XHALE ASSURANCE® | A Philips Company

Nasal Alar SpO2 Sensor

The next generation of pulse oximetry

Traditional digit-based pulse oximetry presents several challenges to effectively and efficiently monitoring a patient’s parameters. Because of the distance from a patient’s heart to the fingertip or toes, a digit-based pulse oximetry sensor can result in slower detection of saturation changes which can delay critical decision making.

Standard pulse oximeters using sensors on the patient’s digit fail to work in a variety of common clinical conditions that lead to diminished blood flow to the digits, including patient shock (low blood pressure from a variety of causes), patient anxiety, peripheral vascular disease (a disease of blood vessels outside the heart), the advanced age of the patient (the elderly tend to have less blood circulation), abnormally low patient body temperature (including hypothermia), swelling of the digits and the administration of many drugs that decrease peripheral blood flow. In addition, during surgery a patient’s hands are frequently covered or wrapped, providing limited access to the anesthesiologist. The digit placement of the oximetry sensor also often results in the sensors being dislodged, resulting in loss-of-signal alarms.


Our Assurance® technology offers several advantages to existing digit-based oximetry:

  • monitoring a branch of the internal carotid, which provides blood to the brain, at the nasal ala site enables faster detection of oxygen saturation changes, reducing the lag-time between hypoxia in the brain and notification on the oximetry monitor;
  • the nasal ala site location of our sensors has no clinically significant sympathetic tone, and therefore, does not lose signal due to patients being cold, anxious or in stress;
  • monitoring at the nasal ala site is less negatively affected when patients experience diminished peripheral perfusion, reducing loss of signal incidents resulting from cardiovascular disease, hypovolemia or from the administration of vasoactive medications;
  • the nasal ala site is generally not subject to signal distortion due to ambient light interference (which occurs when a bright light, such as a light used during surgery, interferes with a pulse oximetry sensor);
  • the strong signal provided by the nasal ala site provides consistent accuracy, even at very low oxygen saturations;
  • the nasal ala site location of our sensors makes the sensor less likely to be dislodged, reducing loss-of signal alarms;
  • the nasal ala attachment site generally is easily accessed during surgery; and
  • the non-adhesive attachment of our Assurance® sensors makes the sensors easy to reposition and allows use for lengthy procedures or long stays.

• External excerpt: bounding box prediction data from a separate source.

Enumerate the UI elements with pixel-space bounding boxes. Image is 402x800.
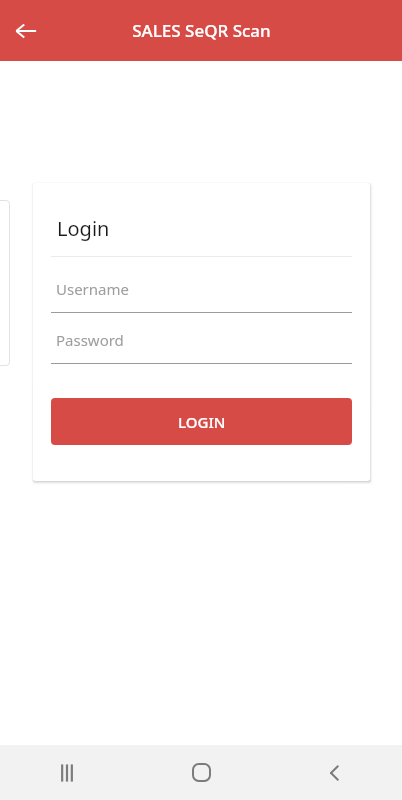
staticText: Password — [56, 330, 124, 350]
staticText: Login — [57, 215, 110, 242]
button[interactable]: Recent apps — [0, 745, 134, 800]
button[interactable]: Password — [51, 330, 352, 364]
button[interactable]: LOGIN — [51, 398, 352, 445]
staticText: SALES SeQR Scan — [132, 19, 271, 42]
button[interactable]: Back — [268, 745, 402, 800]
button[interactable]: Back — [6, 11, 46, 51]
staticText: LOGIN — [178, 412, 226, 432]
button[interactable]: Username — [51, 279, 352, 313]
staticText: Username — [56, 279, 129, 299]
button[interactable]: Home — [134, 745, 268, 800]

The nasal ala, the fleshy part of the nose adjacent to the opening of the nares (nostril), is a region rich in vasculature that offers a unique monitoring site for pulse oximetry.

This site is fed by both the external and internal carotid arteries. The internal carotid provides blood to the brain, and this multi-directional arterial supply provides strong, reliable photoplethysmography signals that are rapidly responsive to changes in the patient’s arterial oxygen saturation.

Unlike the extremities, this measurement site is less susceptible to patient movement and loss of signal due to variations in peripheral perfusion. And it is easily accessed by an anesthesiologist during surgery.


Placement of the Assurance® Nasal Alar SpO2 Sensor is simple, fitting comfortably on the nasal ala. Because secure sensor placement does not depend upon adhesive attachment, the sensor is easily removed and reapplied as necessary for use throughout the length of the patient’s hospital stay.